- Born: 27 May 1911 Kiev, Russian Empire (now Ukraine)
- Died: 11 December 2005 (aged 94) Warsaw, Poland
- Occupation(s): Director, actress and screenwriter
- Years active: 1933–2005

= Maria Kaniewska =

Polish actor and director

Maria Kaniewska (27 May 1911 in Kiev – 11 December 2005 in Warsaw) was a Polish actress, screenplay writer, film director.

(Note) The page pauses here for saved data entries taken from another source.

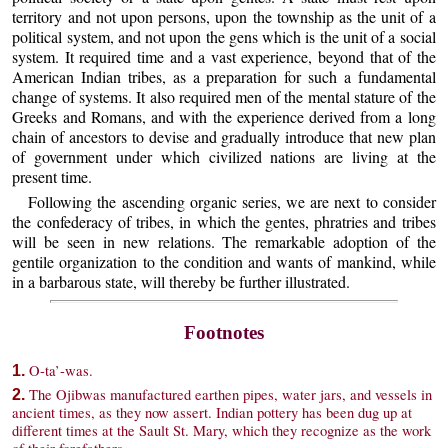
territory and not upon persons, upon the township as the unit of a
political system, and not upon the gens which is the unit of a social
system. It required time and a vast experience, beyond that of the
American Indian tribes, as a preparation for such a fundamental
change of systems. It also required men of the mental stature of the
Greeks and Romans, and with the experience derived from a long
chain of ancestors to devise and gradually introduce that new plan
of government under which civilized nations are living at the
present time.
Following the ascending organic series, we are next to consider
the confederacy of tribes, in which the gentes, phratries and tribes
will be seen in new relations. The remarkable adoption of the
gentile organization to the condition and wants of mankind, while
in a barbarous state, will thereby be further illustrated.
Footnotes
O-ta’-was.
1.
The Ojibwas manufactured earthen pipes, water jars, and vessels in
2.
ancient times, as they now assert. Indian pottery has been dug up at
different times at the Sault St. Mary, which they recognize as the work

She debuted on 14 October 1933 in the Toruń City Theater after graduating from the Acting Department of State Institute of Theatrical Arts in Warsaw. In 1948 Kaniewska finished her study at the National Film School in Łódź as a movie director and was offered a job there as well. In 1960 she received a bronze lion award at the Venice Film Festival.

== Selected filmography==
- Actress
- The Last Stage (1947)
- Warsaw Premiere (1951)
- Bad Luck (1960)
- Pięciu (1964)

- Director
- Niedaleko Warszawy (Not far from Warsaw) (1954)
- Awantura o Basię (Argument about Basia) (1959)
- Szatan z siódmej klasy (Satan from the seventh grade) (1960)
- Komedianty (Comedians) (1961)
- Panienka z okienka (Lady in a window) (1964)
- Bicz Boży (1966)
- Pierścień księżnej Anny (Ring of Princess Anna) (1970).